Ironie supplémentaire, dans les vingt dernières années, la logique de séparation entre la pensée et l'action s'est appliquée à bien des emplois de bureau : résultat, bien des employés sont réduits à de simples commis qui exécutent des plans conçus ailleurs. Le « sweatshop électronique », cela existe. Mais le travail réalisé par un plombier, un électricien ou un mécanicien est fondamentalement différent de la chaîne de montage. Les circonstances physiques dans lesquelles on réalise ce type de travail varient trop pour pouvoir être réduites au simple respect d'un ensemble de procédures. Il requiert un sens de l'improvisation et de l'adaptation, et de solides compétences analytiques. Pour quelqu'un désireux d'utiliser son intelligence au travail, c'est une bonne vie.

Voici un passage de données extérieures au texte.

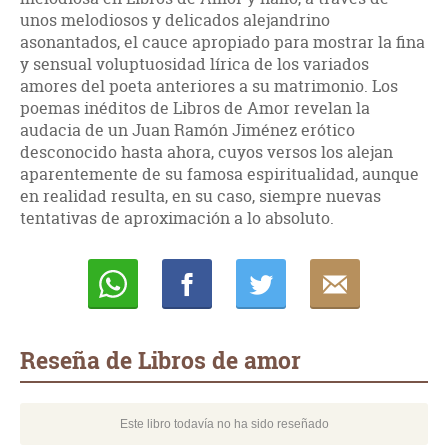
unos melodiosos y delicados alejandrino
asonantados, el cauce apropiado para mostrar la fina
y sensual voluptuosidad lírica de los variados
amores del poeta anteriores a su matrimonio. Los
poemas inéditos de Libros de Amor revelan la
audacia de un Juan Ramón Jiménez erótico
desconocido hasta ahora, cuyos versos los alejan
aparentemente de su famosa espiritualidad, aunque
en realidad resulta, en su caso, siempre nuevas
tentativas de aproximación a lo absoluto.
Whatsapp
Compartir
Twittear
E-
mail
Reseña de Libros de amor
Este libro todavía no ha sido reseñado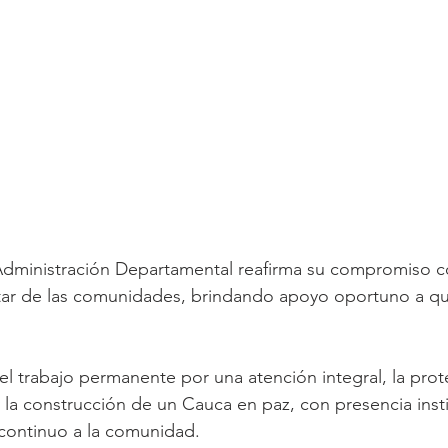
Administración Departamental reafirma su compromiso con
star de las comunidades, brindando apoyo oportuno a q
 el trabajo permanente por una atención integral, la prot
a construcción de un Cauca en paz, con presencia instit
o continuo a la comunidad.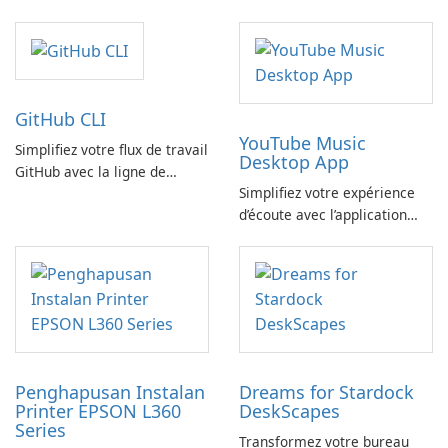
SysInfo
FreeYourMusic
GitHub CLI
YouTube Music
Simplifiez votre flux de travail
Desktop App
GitHub avec la ligne de
Simplifiez votre expérience
commande GitHub
d’écoute avec l’application
YouTube Music Desktop
Penghapusan Instalan
Dreams for Stardock
Printer EPSON L360
DeskScapes
Series
Transformez votre bureau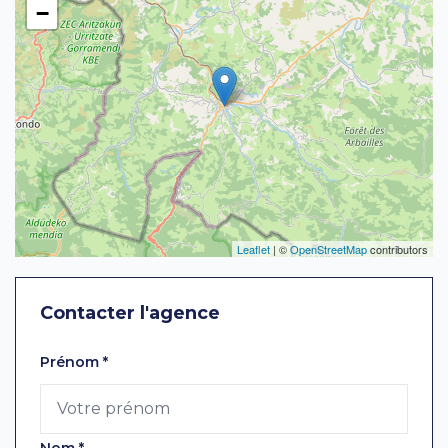
−
Leaflet
| ©
OpenStreetMap
contributors
Contacter l'agence
Laissez ce champ vide
Prénom
*
Nom
*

Voyez-vous dans l'économie numérique une menace ou une opportunité ?
Les deux. Il faut avoir conscience de la question suivante : lorsqu'on dépend d'une plateforme de grande échelle pour se connecter avec ses clients, le propriétaire de la plateforme peut tout à fait accaparer la richesse produite. C'est ce qu'explique Jaron Lanier dans Who Owns the Future ? (paru en français sous le titre Internet : qui possède le futur ?, NDLR).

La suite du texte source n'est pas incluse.